Na época, por decisão de Sergio Ricardo, as obras foram paralisadas, o que colocou em risco o cronograma para a realização dos eventos da Copa do Mundo em Cuiabá.

“Diante de dessa situação, José Carlos Novelli, então presidente do TCE, exigiu de Silval Barbosa o pagamento de propina para que a Corte de Contas revisse a decisão de Sergio Ricardo. Após negociações realizadas entre Silval Barbosa e José Carlos Novelli, restou ajustado o pagamento de R$ 53.000.000,00 a ser dividido entre Waldir Teis, Sergio Ricardo, Walter Albano, José Carlos Novelli e Antonio Joaquim, bem como foi necessário que Silval Barbosa assinasse 36 notas promissórias com vencimentos mensais. Essas notas promissórias foram entregues a José Carlos Novelli por Silvio Cesar Correa Araujo, pessoa de extrema confiança de Silval Barbosa”.

Com o pagamento do valor houve a liberação das obras paralisadas, por meio de homologação de um termo de ajuste de gestão feito pelos conselheiros Antonio Joaquim, Walter Albano, Waldir Teus, Domingos Neto e Sergio Ricardo.

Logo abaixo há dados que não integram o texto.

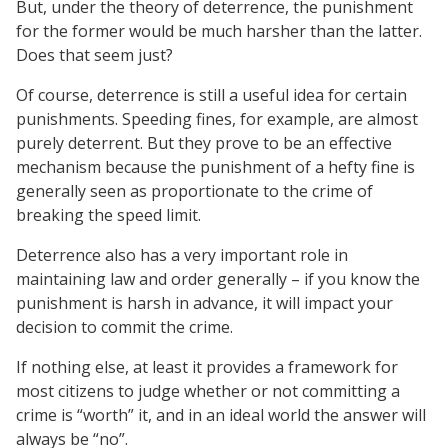
But, under the theory of deterrence, the punishment
for the former would be much harsher than the latter.
Does that seem just?
Of course, deterrence is still a useful idea for certain
punishments. Speeding fines, for example, are almost
purely deterrent. But they prove to be an effective
mechanism because the punishment of a hefty fine is
generally seen as proportionate to the crime of
breaking the speed limit.
Deterrence also has a very important role in
maintaining law and order generally – if you know the
punishment is harsh in advance, it will impact your
decision to commit the crime.
If nothing else, at least it provides a framework for
most citizens to judge whether or not committing a
crime is “worth” it, and in an ideal world the answer will
always be “no”.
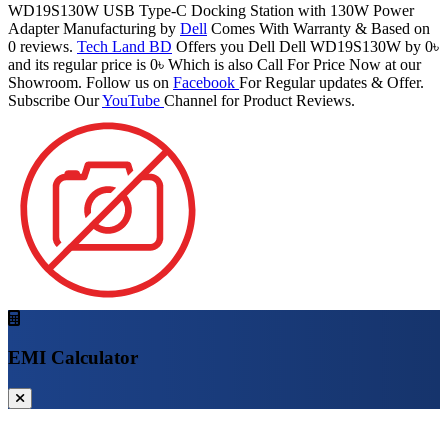
WD19S130W USB Type-C Docking Station with 130W Power
Adapter Manufacturing by
Dell
Comes With Warranty & Based on
0 reviews.
Tech Land BD
Offers you Dell Dell WD19S130W by 0৳
and its regular price is 0৳ Which is also Call For Price Now at our
Showroom. Follow us on
Facebook
For Regular updates & Offer.
Subscribe Our
YouTube
Channel for Product Reviews.
EMI Calculator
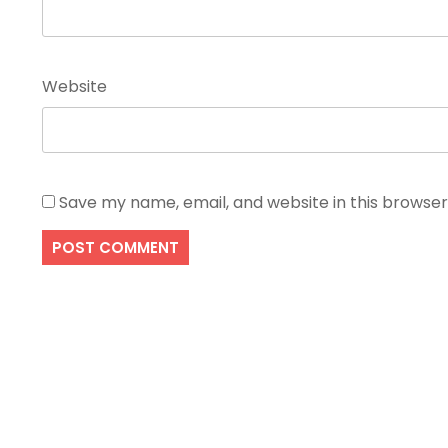
Website
Save my name, email, and website in this browser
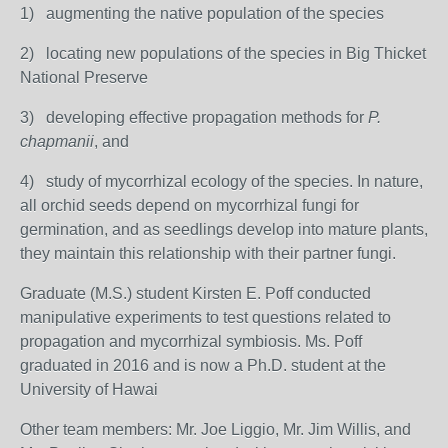
1) augmenting the native population of the species
2) locating new populations of the species in Big Thicket
National Preserve
3) developing effective propagation methods for
P.
chapmanii
, and
4) study of mycorrhizal ecology of the species. In nature,
all orchid seeds depend on mycorrhizal fungi for
germination, and as seedlings develop into mature plants,
they maintain this relationship with their partner fungi.
Graduate (M.S.) student Kirsten E. Poff conducted
manipulative experiments to test questions related to
propagation and mycorrhizal symbiosis. Ms. Poff
graduated in 2016 and is now a Ph.D. student at the
University of Hawai
Other team members: Mr. Joe Liggio, Mr. Jim Willis, and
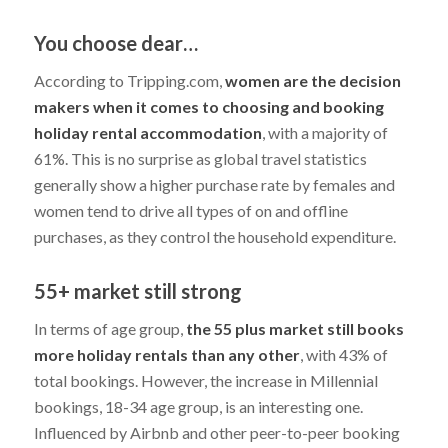
You choose dear…
According to Tripping.com,
women are the decision
makers when it comes to choosing and booking
holiday rental accommodation
, with a majority of
61%. This is no surprise as global travel statistics
generally show a higher purchase rate by females and
women tend to drive all types of on and offline
purchases, as they control the household expenditure.
55+ market still strong
In terms of age group,
the 55 plus market still books
more holiday rentals than any other
, with 43% of
total bookings. However, the increase in Millennial
bookings, 18-34 age group, is an interesting one.
Influenced by Airbnb and other peer-to-peer booking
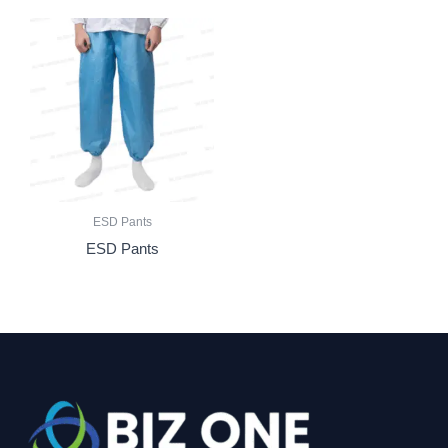
ESD Pants
ESD Pants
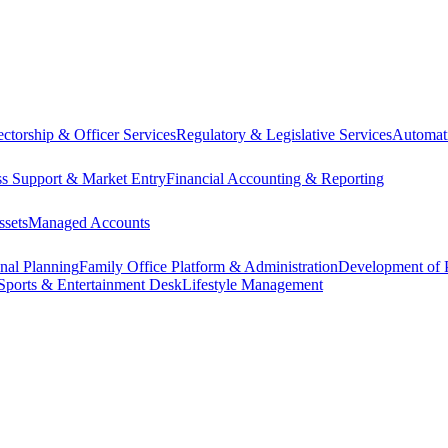
ectorship & Officer Services
Regulatory & Legislative Services
Automat
ss Support & Market Entry
Financial Accounting & Reporting
ssets
Managed Accounts
onal Planning
Family Office Platform & Administration
Development of P
Sports & Entertainment Desk
Lifestyle Management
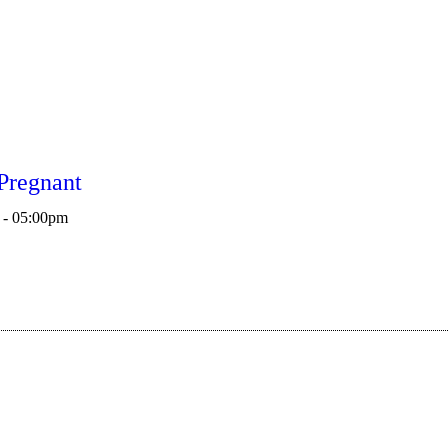
Pregnant
 - 05:00pm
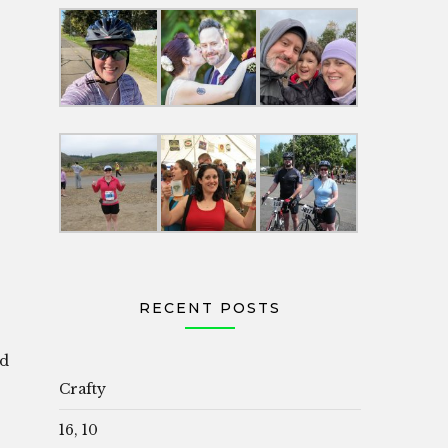
RECENT POSTS
nd
Crafty
16, 10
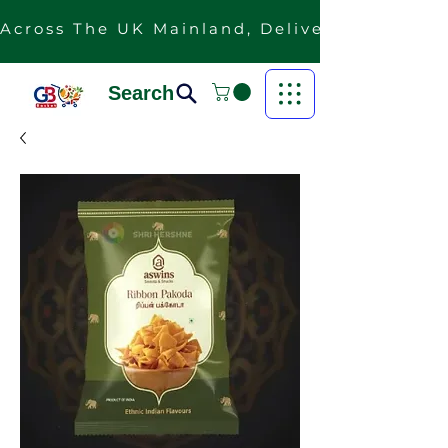
Across The UK Mainland, Delivery Is Free F
Search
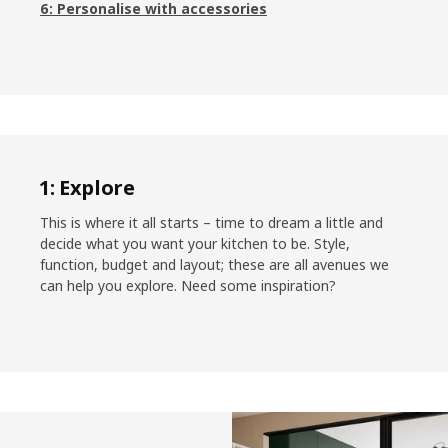
6: Personalise with accessories
1: Explore
This is where it all starts – time to dream a little and
decide what you want your kitchen to be. Style,
function, budget and layout; these are all avenues we
can help you explore. Need some inspiration?
Skip listing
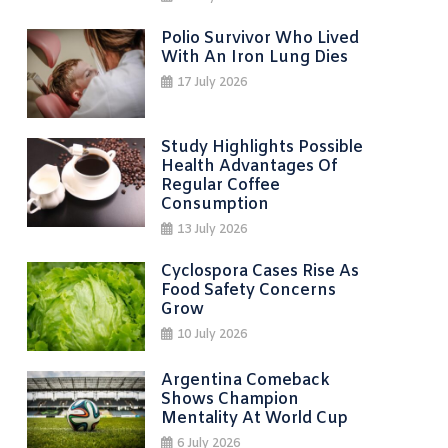
Polio Survivor Who Lived
With An Iron Lung Dies
17 July 2026
Study Highlights Possible
Health Advantages Of
Regular Coffee
Consumption
13 July 2026
Cyclospora Cases Rise As
Food Safety Concerns
Grow
10 July 2026
Argentina Comeback
Shows Champion
Mentality At World Cup
6 July 2026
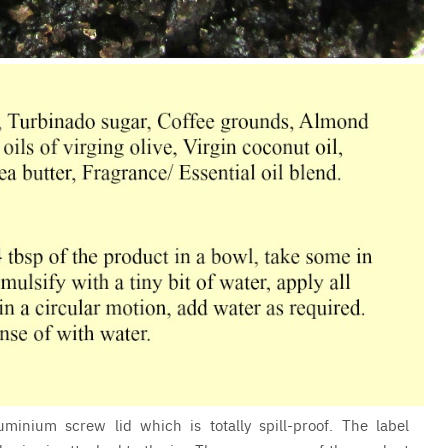
minium screw lid which is totally spill-proof. The label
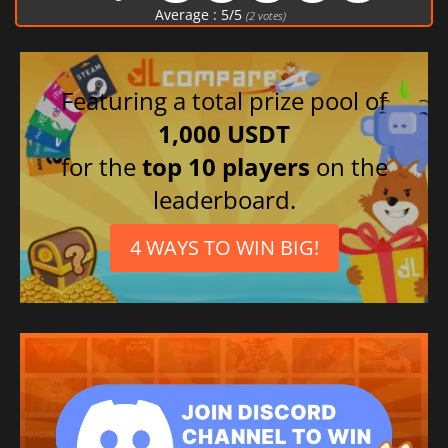
Polish
Average :
5
/
5
(
2
votes)
Spanish (Spain)
Portuguese (Brazil)
Japanese
Featuring a total prize pool of
1,000 USDT
for the
top 10 players
on the
leaderboard.
4 WAYS TO WIN BIG!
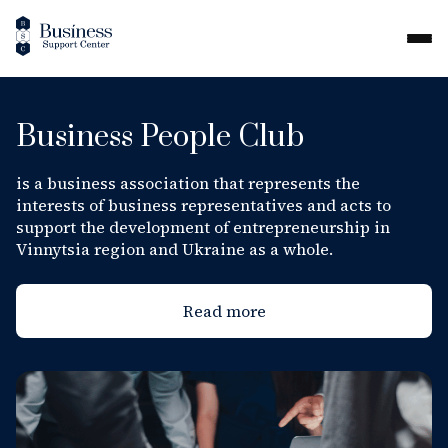
Business People Club
is a business association that represents the
interests of business representatives and acts to
support the development of entrepreneurship in
Vinnytsia region and Ukraine as a whole.
Read more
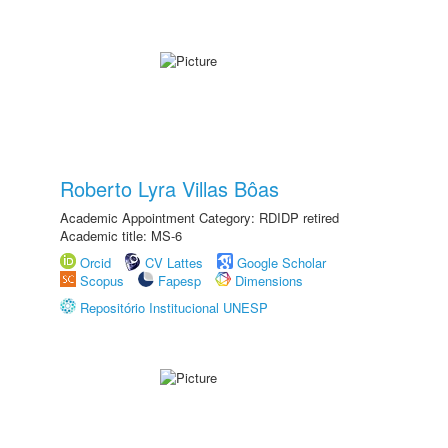
Roberto Lyra Villas Bôas
Academic Appointment Category: RDIDP retired
Academic title: MS-6
Orcid
CV Lattes
Google Scholar
Scopus
Fapesp
Dimensions
Repositório Institucional UNESP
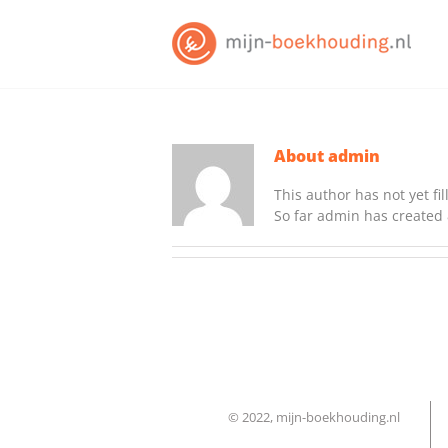
Skip
to
content
About
admin
This author has not yet fil
So far admin has created 
© 2022, mijn-boekhouding.nl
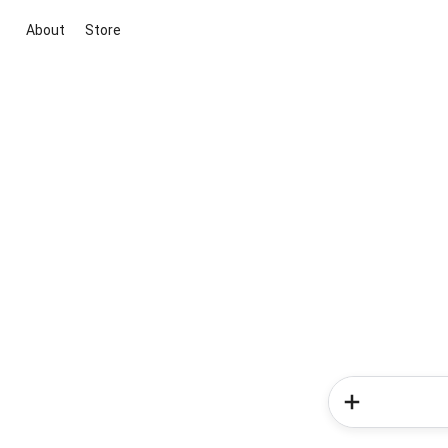
About
Store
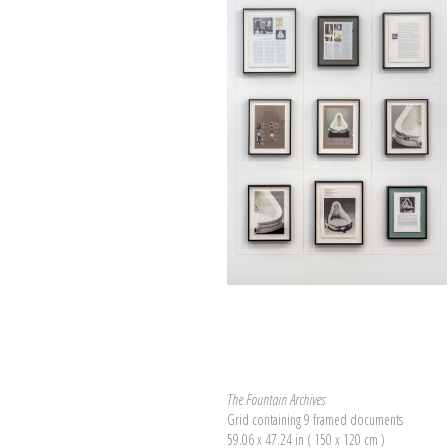
The Fountain Archives
Grid containing 9 framed documents
59.06 x 47.24 in ( 150 x 120 cm )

“Para o pagamento de propinas, estabeleceu-se uma forma sistematizada de desvio de recursos públicos: pagamento de valores por intermédio da sociedade empresária Gendoc Sistemas e Empreendimentos LTDA, com o retorno de valores recebidos em contratos estabelecidos com o Poder Executivo de Mato Grosso, no montante aproximado de R$10.000.000,000 (dez milhões de reais); retornos da concessão de créditos tributários ao Grupo Martelli, no valor de R$ 6.000.000,00 (seis milhões de reais); capitais advindos da execução das obras do programa MT Integrado e Obras da Petrobras; desapropriação do bairro em Cuiabá denominado Jardim Renascer, no valor aproximado de R$ 33.000.000,00 (trinta e três milhões de reais), pagos pelo Estado de Mato Grosso a PROVALLE INCORPORADORA LTDA, sendo a pessoa de Pedro Jamil Nadaf responsável por negociar o retorno junto ao advogado da empresa VALLE NEGOCIOS IMOBILIĂRIOS LTDA e repassar os valores ao conselheiro José Carlos Novelli, no montante aproximado de R$ 16.000.000,00 (dezesseis milhões de reais) e para quitar o restante da dívida, Silval Barbosa ajustou com o conselheiro José Carlos Novelli que o orçamento do Tribunal de Contas do Estado seria suplementado pelo Executivo em R$ 35.000.000,00 (trinta e cinco milhões de reais)”.

Classificada como ‘engenharia financeira’, os conselheiros poderiam ter um retorno de aproximadamente R$ 15 milhões por meio de contratações de serviços pelo TCE.

“Segundo o colaborador Pedro Jamil Nadaf, em abril de 2014, ele e Arnaldo Alves (então Secretário de Estado de Planejamento) estiveram reunidos com os conselheiros Sergio Ricardo e Novelli no TCE, momento em que assumiram o compromisso, em nome de Silval Barbosa, de que viabilizariam o mais rápido possível os pagamentos das propinas que o então governador devia aos conselheiros. Uma das formas de desvio de recursos públicos se deu com a desapropriação da área urbana denominada Jardim Liberdade”, diz um trecho.

Pela área foram pagos a quantia de R$ 33 milhões, sendo revertida com a propina quantia de R$ 16 milhões.

“Arnaldo Alves era a pessoa de confiança de Silval Barbosa e responsável por fazer o contato com os conselheiros no Tribunal de Contas, além de repassar a eles pessoalmente os pagamentos da divida do governador Silval Barbosa. Para entregar o dinheiro no TCE em mãos para o conselheiro Sergio Ricardo, Arnaldo tinha um cartão de acesso ao estacionamento privativo do Tribunal de Contas, justamente para lá poder ingressar e efetivar a entrega dos valores devidos aos conselheiros por Silval Barbosa. Diante da narrativa acima, identifica-se o suposto cometimento dos tipos penais de: corrupção passiva e ativa, lavagem de dinheiro e fraude a procedimento licitatório”.